DP and DR, are symptons of anxiety, DP is the feeling of ones self not being real, like your an observer in your own body, and dont relate to the actions your body makes...
DR is the unreality of the outside world, feeling the world isnt real, objects, things, even other family members...

xvolatileheart
05-04-12, 13:32
An anxiety attack is where you feel progressively more anxious until it leads to fast heart rate, shakiness, difficulty breathing, difficulty sleeping, sometimes crying, etc. My tendency is to have these at night when I'm trying to go to sleep (hadn't had that in a few years until last night!) I'll generally feel anxious all day, but keep myself going until I finally lay down and it all culminates into an "attack".

Stormsky
05-04-12, 21:09
An anxiety attack is where you feel progressively more anxious until it leads to fast heart rate, shakiness, difficulty breathing, difficulty sleeping, sometimes crying, etc.

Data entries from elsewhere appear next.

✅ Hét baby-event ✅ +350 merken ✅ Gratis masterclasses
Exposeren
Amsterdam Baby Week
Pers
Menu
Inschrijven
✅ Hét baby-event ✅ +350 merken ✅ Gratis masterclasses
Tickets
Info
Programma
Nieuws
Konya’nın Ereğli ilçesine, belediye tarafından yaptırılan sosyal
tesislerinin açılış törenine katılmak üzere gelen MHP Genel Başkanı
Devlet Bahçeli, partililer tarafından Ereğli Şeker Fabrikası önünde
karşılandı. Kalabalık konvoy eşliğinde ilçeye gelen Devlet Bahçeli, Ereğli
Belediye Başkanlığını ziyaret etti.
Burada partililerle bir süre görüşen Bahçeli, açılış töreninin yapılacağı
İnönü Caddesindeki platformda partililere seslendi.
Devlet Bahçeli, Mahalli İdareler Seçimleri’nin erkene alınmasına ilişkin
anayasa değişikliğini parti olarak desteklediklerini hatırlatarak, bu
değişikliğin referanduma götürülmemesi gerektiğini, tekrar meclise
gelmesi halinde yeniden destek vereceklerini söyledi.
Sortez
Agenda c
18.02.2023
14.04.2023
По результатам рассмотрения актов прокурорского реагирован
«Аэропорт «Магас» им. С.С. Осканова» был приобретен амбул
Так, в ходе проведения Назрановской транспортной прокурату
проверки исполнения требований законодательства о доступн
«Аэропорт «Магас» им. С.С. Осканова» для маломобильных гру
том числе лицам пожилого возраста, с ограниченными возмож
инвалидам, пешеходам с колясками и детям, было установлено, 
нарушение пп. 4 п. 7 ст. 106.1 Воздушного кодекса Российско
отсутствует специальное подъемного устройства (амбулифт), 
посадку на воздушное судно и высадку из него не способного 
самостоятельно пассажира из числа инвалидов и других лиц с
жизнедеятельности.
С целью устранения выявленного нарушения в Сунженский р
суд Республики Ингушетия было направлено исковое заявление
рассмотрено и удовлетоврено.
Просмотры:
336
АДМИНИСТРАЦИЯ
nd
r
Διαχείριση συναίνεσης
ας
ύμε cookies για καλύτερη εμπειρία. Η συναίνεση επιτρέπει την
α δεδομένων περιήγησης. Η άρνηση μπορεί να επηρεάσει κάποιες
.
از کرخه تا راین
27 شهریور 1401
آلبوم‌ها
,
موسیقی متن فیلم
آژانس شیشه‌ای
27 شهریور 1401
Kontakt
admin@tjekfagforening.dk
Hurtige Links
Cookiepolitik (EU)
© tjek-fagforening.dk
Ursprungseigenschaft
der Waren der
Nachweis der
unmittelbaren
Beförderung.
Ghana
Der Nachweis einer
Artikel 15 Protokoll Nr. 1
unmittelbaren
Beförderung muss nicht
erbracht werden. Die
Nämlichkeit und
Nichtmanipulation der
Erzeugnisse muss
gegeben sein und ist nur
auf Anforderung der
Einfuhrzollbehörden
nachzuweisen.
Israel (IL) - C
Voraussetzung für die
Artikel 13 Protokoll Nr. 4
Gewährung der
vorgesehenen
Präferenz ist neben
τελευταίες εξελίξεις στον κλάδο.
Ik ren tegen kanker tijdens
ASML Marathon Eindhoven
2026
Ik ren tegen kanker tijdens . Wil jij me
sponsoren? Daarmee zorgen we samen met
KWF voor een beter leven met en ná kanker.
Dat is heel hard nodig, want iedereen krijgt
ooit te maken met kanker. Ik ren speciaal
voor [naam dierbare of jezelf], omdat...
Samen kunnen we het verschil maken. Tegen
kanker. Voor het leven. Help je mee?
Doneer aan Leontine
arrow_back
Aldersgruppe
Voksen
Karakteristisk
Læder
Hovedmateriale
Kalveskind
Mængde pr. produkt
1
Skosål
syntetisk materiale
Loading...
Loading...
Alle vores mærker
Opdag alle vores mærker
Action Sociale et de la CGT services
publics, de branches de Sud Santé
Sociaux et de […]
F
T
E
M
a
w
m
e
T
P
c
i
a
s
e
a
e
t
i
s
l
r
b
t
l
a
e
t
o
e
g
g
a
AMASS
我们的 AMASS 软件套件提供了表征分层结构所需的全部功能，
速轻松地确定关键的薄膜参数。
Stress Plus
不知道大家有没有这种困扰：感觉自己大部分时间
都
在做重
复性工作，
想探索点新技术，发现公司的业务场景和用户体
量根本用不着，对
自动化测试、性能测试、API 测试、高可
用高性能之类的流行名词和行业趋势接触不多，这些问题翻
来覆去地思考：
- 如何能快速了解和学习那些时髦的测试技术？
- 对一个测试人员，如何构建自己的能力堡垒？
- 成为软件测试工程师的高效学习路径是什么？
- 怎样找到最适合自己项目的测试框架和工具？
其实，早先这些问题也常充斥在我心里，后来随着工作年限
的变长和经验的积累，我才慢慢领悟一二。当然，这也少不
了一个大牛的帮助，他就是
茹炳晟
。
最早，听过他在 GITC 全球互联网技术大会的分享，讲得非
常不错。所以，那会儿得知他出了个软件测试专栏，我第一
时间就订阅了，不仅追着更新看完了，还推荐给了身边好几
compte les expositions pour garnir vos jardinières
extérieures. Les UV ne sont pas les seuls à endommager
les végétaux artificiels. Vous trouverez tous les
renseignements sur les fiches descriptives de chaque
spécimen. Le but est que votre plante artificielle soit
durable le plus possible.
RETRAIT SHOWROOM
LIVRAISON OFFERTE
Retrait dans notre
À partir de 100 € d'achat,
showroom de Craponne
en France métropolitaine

My tendency is to have these at night when I'm trying to go to sleep (hadn't had that in a few years until last night!) I'll generally feel anxious all day, but keep myself going until I finally lay down and it all culminates into an "attack".

so what are classing as a panic attack?

xvolatileheart
05-04-12, 23:24
Panic attacks are sudden fight-or-flight/adrenaline rushes. Symptoms hit instantly, they don't build over time. Instant feeling of dread/fear with intense bodily symptoms all over, can feel like they happen out of nowhere.

kashameets
06-04-12, 02:17
Well i am a odd one then as when i have had a panic attack in the past its built up not sudden out of know where:wacko:
I don't think panic attacks / anxiety attacks or anxiety in general can be put neatly in a box and only be explained in one way.....Everyone of us might share symptoms but we all feel different things and have different experiences with are anxiety which includes panic attacks and anxiety attacks......I class MY symptoms of not being able to breath properly, sweating and palpitations as just feeling anxiety where someone else might class that as a panic attack......I class MY panic attacks as feeling and being hysterical........ to ME they are different and are MY experiences with anxiety so are personal to ME..... Most of MY panic attacks have come on slowly but that does not mean that other peoples are the same as they might come out of no where...we are ALL different and as anxiety is a personal illness we will all experience it in different ways so will also explain it in different ways...I don't think there is a right or wrong way just a personal way :)

tamo
06-04-12, 11:33
I think every one of you have valid points depending on the
Individual learning sufferer. LEARNING is the key in my opinion.
Learning all about flight or fight response and how not to let the
Sensations overpower us thus producing more adrenine and eventually
That hirrible dread and fear. Anxiety is so frustrating especially
When we have had a good spell at being well and it strikes out
Of the blue. My own opinion on this is that at some level we
Are watching for it and when we have a few stressful events
Occuring too close together anxiety resurfaces.
I notice ( In reply to the original post) that my anxiety
Type DOES change in how it manifests in the body and i do
Strongly agree with storm to ignore it or tell yourself you are fine
Distract yourself before it rises to much , difficult stuff i know
But it works for me. Doc trying to put me on duloxitine but i
Dont want them. Good luck all

mrmj
07-04-12, 03:48
Ahhh feeling and being hysterical is a great way to describe panic attack I reckon I have definitely experienced dp then but not dr I wouldn't say.

Cheers for all those descriptions guys interesting to hear people's views!